While at UCD the month of December is best understood to be the time in which a vicious Battle Royale between snow and students reigns on the Belfield campus, for much of the rest of the world it is month of a seemingly never-ending influx of advertisements, all building up to a single 24-hour block of festive cheer. Originally a Christian holiday marking the birth of the saviour of mankind, December 25th now seems to celebrate a collective indulgence in a capitalistic dream world of mistletoe, holly, and Dickensian decadence.
While one doesn’t need to be Don Draper to deduce that emotional manipulation is the backbone of all successful advertisement, Christmas themed commercials are still a breed apart from standard non-seasonal fare. Ad executives spurn typical strategies, budgeting, and audience discrimination in favour of pushing the universal message of the Meaning of Christmas.
Sentimentality is the order of the day, where details like information about the product, the company selling it, an angle on why it is unique, are unimportant. The message is not of persuasion, but of guilt. No matter the festive trimmings, the essence of each advertisement seems to remain the same: if you give (our product x) to (our target audience), they will love you more and you will be a good (relation); and if you receive product x, well, you are promised nothing short of total self-actualisation and inner harmony direct to you on December 25th, if only you get that new Playstation 3… complete with two free games, terms and conditions apply.
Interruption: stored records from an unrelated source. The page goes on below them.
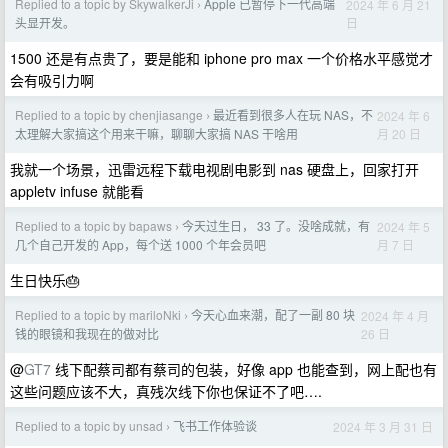
Replied to a topic by SkywalkerJi
Apple 已暂停下一代高端
2024 年 6 月 21
›
日
头显开发。
1500 还是有点贵了，要是能和 iphone pro max 一个价格水平感觉才
会有吸引力啊
Replied to a topic by chenjiasange
最近看到很多人在玩 NAS，不
2024 年 6
›
月 20 日
太理解大家搞这个用来干嘛，聊聊大家搞 NAS 干啥用
我就一个场景，迅雷远程下载电视剧电影到 nas 硬盘上，回家打开
appletv infuse 就能看
Replied to a topic by bapaws
今天过生日， 33 了。没啥成就，有
2024 年 5
›
月 7 日
几个自己开发的 App，每个送 1000 个年会员吧
生日快乐🎂
Replied to a topic by mariloNki
今天心血来潮，配了一副 80 块
2024 年 4 月
›
26 日
钱的眼镜和我现在的做对比
@
GT7
线下配蔡司都有蔡司的包装，好像 app 也能查到，网上配也有
这些问题应该不大，真残次线下你也保证不了吧….
Replied to a topic by unsad
飞书工作体验谈
2024 年 3 月 31 日
›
In the UK, retailer John Lewis shelled out roughly €7.5 million on a minute and a half long commercial entitled The Journey, which had a special and much hyped airing on Channel 4 in early November, following a number of 10 second long teaser advertisements in the preceding weeks. While a scheduled network premiere of 90 seconds of a six million pound snowman-in-the-snow may seem grandiose and unnecessary, the figures don’t lie. The release of the John Lewis festive commercial coincides with the onset of an annual 11.4% jump in sales, a minimum sustained throughout the season. At £70,000 per second, the company makes an extra £84 million per day. It certainly seems worth it.
Meanwhile, the Coca-Cola Corporation asserts that “the appearance of our iconic Christmas advert marks the beginning of the festive season”, and since the company can credit themselves with the popularisation of the modern conception of Santa Claus as white bearded, rosy cheeked, and decked out in a red and white suit from as early as the 1930s; this is arguably not an entirely unfounded assumption. Though radio spots and in-store visual merchandising can, and often do, begin as early as August, the bulk of television adverts come in with Coca-Cola in the first week of November.
The New York Times reported that this increasingly early onset of Christmas themed ads, part of a phenomenon known as ‘Christmas creep’ is intended by retailers to compensate for the recession and the consequential reduction in consumer spending power. With the so-called holidays spread out over months, consumers are able to pace their purchases, stretch their budgets, and ultimately buy more.
Ireland, unfortunately, is far from exempt from this feverishly commercialised take on Christmas. The Late Late Toy Show has been the highest rated programme in Ireland every year for the past ten. In 2009, 2,247,700 total viewers tuned in to RTÉ for the live show and its single rebroadcast, while accordingly, a 30 second feature by the host or his helpers runs for a consistently cool €17,000. First come, first serve.
Defying belief, advertisers rarely come under fire for the calculated manner in which they design their commercials to manipulate viewers, for the grossly consumerist values they propagate, or even for their completely fabricated conception of what Christmas is and what it feels like, that is somehow now embedded as fact in the modern psyche. As if society is collectively in denial, political correctness trumps all of the above. The 2012 commercial for supermarket chain Asda was heavily criticised for being sexist against both women and men, portraying the men as incompetent and lazy and the women as over-worked around the home and forced to shoulder the heavy burden of organising everything.
This is no revelatory stance for advertisers to take: rarely will a man take the lead in selling a cleaning product; unless of course he is overtly idealised in order to appeal to an assumed female target demographic. However, Christmas advertisements will strike nerves where typical spots will not, because they are designed to be explicitly personal, to force the audience to emote and to connect with them, and to sell a glamorous, if fleeting, lifestyle rather than a mere household necessity. Seasonal advertising is a calculated risk and, when successful, a commercial can become a festive institution, beyond the water cooler talk material that marks sales highs for the rest of the year. (Just ask Guinness, Kelloggs, and Coca-Cola.)
Despite all evidence pointing to the fact that the advertisements of the holiday season are, ironically enough, soulless on a borderline Satanic level, as with all vices we might as well just sit back and enjoy them. Don’t get too invested though; if Tesco are making you misty-eyed via flogging Brussels sprouts and turkey, perhaps you should consider reading up on the Gaza Strip.